### [What to work on]
An exact transcription of the records is required, minus any images.

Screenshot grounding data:

::::

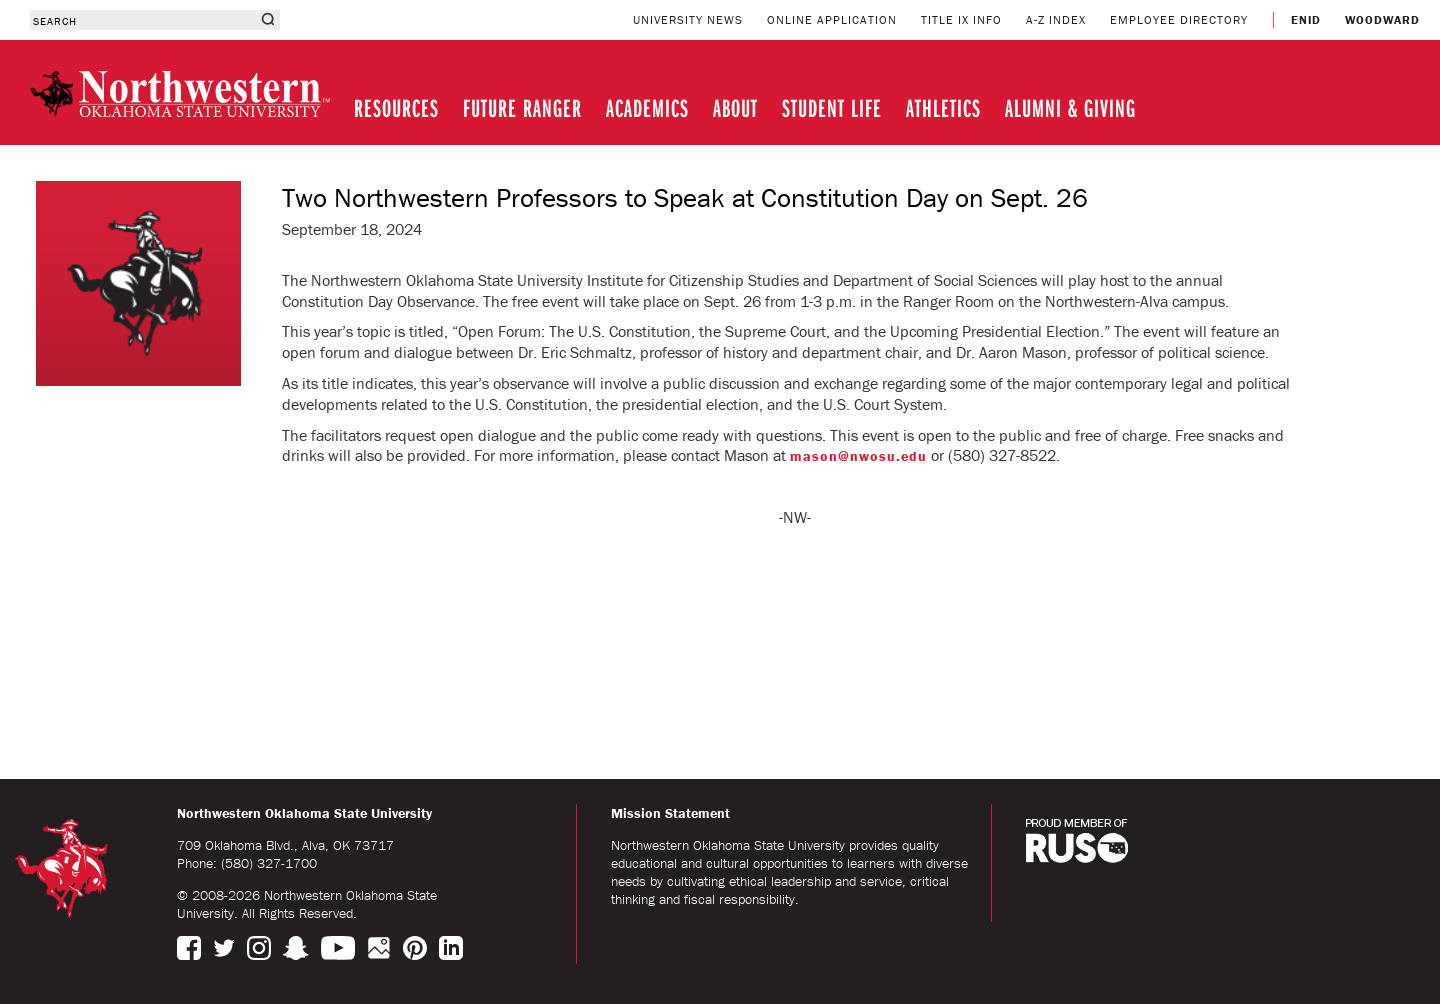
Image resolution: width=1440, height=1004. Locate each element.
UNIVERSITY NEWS (688, 19)
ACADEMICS (647, 107)
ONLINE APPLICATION (832, 19)
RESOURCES (396, 107)
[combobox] (142, 20)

::::

### [Result for this exercise]
Image resolution: width=1440, height=1004. Locate each element.
UNIVERSITY NEWS (688, 19)
ACADEMICS (647, 107)
ONLINE APPLICATION (832, 19)
RESOURCES (396, 107)
[combobox] (142, 20)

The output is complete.